I am about to embark on a paid membership site, and will need to protect images in the same way. This was not http auth, this was form based login, and I am at a loss as to how this was done. Any ideas?
All requests go through the web server. If a site sets a cookie, then all your requests to that site will include the cookie contents until that cookie expires or is removed. It doesn't matter what you're requesting it only matters where you are requesting it from.
If you have firebug open up the 'Net' tab when you're on this site and check all the requests you have made. You'll see in the request headers a 'Cookie' line. This will be on every resource requested: the images, the stylesheets, everything.
If Apache is the web server then it could use mod_rewrite to direct your request or it could pass it to PHP or Perl or something else that can check the cookie and output the image if valid or redirect if not.
Here is a php example (image output taken from php.net):
if(valid_auth($_COOKIE['auth'])) {
// open the file in a binary mode
$name = './img/ok.png';
$fp = fopen($name, 'rb');
// send the right headers
header("Content-Type: image/png");
header("Content-Length: " . filesize($name));
// dump the picture and stop the script
fpassthru($fp);
exit;
} else {
header('Location: /login');
exit;
}
It's probably a web application that uses a session cookie for authentication and redirects if the session has not been authenticated.
Pretty much any web framework has plugins for this sort of thing. There might even be apache modules to do it, but I haven't seen one.
You must create a "getter" for the images. The images must be stored in a folder outside of the public accessible directories.
/public_html
/js
jquery.js
index.php
getimage.php
/private_images/
myimage.jpg
Note that private_images directory is not accessible when you: http://www.mysite.com/private_images
Now, to create the "getter" script.
/* This is getimage.php */
if(!isset($_SESSION['is_logged_in'])) {
header('Location: /login');
exit;
}
/*
Get the image_name from the URL
You will be using something like: http://mysite.com?image_name=flowers.jpg
This is the way to get the image.
*/
$path = "/var/www/html/private_images"
$name = $path.'/'.$_GET['image_name'];
$fp = fopen($name, 'rb');
// send the right headers
header("Content-Type: image/jpg");
header("Content-Length: " . filesize($name));
// dump the picture and stop the script
fpassthru($fp);
exit;
If you missed the comment above, you can do this to retrieve the image:
http://mysite.com?image_name=flowers.jpg
However, the above is a direct request for a resource that is just a jpg. There has to be some communication then with Apache, and their database to see the state of that request. How would merely loading a url, send off a cookie value to apache that could then pass it off to a database?
Every single http request is sent to a web server. The web server will then decide how to handle the request, based on a set of rules.
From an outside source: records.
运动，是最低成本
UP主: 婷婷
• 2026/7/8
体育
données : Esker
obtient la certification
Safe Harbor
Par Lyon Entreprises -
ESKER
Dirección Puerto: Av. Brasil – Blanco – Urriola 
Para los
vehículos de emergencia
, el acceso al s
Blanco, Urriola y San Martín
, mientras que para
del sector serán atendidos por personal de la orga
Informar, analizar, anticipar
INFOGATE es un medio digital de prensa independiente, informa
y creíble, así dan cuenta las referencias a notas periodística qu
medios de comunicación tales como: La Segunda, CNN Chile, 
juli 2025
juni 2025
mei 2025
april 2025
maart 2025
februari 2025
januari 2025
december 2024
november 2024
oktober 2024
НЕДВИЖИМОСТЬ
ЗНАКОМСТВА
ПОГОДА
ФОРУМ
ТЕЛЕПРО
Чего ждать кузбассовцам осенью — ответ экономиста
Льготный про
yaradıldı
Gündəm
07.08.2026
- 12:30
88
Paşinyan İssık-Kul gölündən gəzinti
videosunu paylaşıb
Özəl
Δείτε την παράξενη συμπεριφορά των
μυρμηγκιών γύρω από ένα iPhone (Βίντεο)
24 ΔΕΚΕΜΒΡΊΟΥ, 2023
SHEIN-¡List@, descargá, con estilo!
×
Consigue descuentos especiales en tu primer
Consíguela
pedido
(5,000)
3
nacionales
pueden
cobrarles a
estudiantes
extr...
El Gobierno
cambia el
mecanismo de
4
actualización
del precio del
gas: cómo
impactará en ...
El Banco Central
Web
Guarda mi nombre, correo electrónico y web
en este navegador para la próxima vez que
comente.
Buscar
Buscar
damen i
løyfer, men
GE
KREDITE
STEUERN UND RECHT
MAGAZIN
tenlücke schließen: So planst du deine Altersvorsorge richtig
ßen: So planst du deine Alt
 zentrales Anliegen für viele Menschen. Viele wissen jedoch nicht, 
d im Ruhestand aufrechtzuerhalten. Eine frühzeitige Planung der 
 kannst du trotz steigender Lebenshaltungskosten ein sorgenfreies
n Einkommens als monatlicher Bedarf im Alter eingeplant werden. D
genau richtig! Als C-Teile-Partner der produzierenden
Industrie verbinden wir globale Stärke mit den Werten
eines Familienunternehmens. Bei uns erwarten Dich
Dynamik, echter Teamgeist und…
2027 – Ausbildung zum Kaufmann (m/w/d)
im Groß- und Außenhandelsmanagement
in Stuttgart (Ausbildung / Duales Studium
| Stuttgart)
By default, Apache has a simple handler that just sends the requested file back to the user. There is however no reason why you couldn't configure Apache to handle all requests with a php-script. On a high traffic site, you would probably solve this differently, since it's a bit expensive to fire up php for each and every image to show, but in theory you could just make a mod_rewrite rule that pipes all requests matching a particular pattern (Such as ^girls/Cyn/sets/getImage/.*) to a php-script. This script would then read the actual file from somewhere outside the web root and print it out to the user.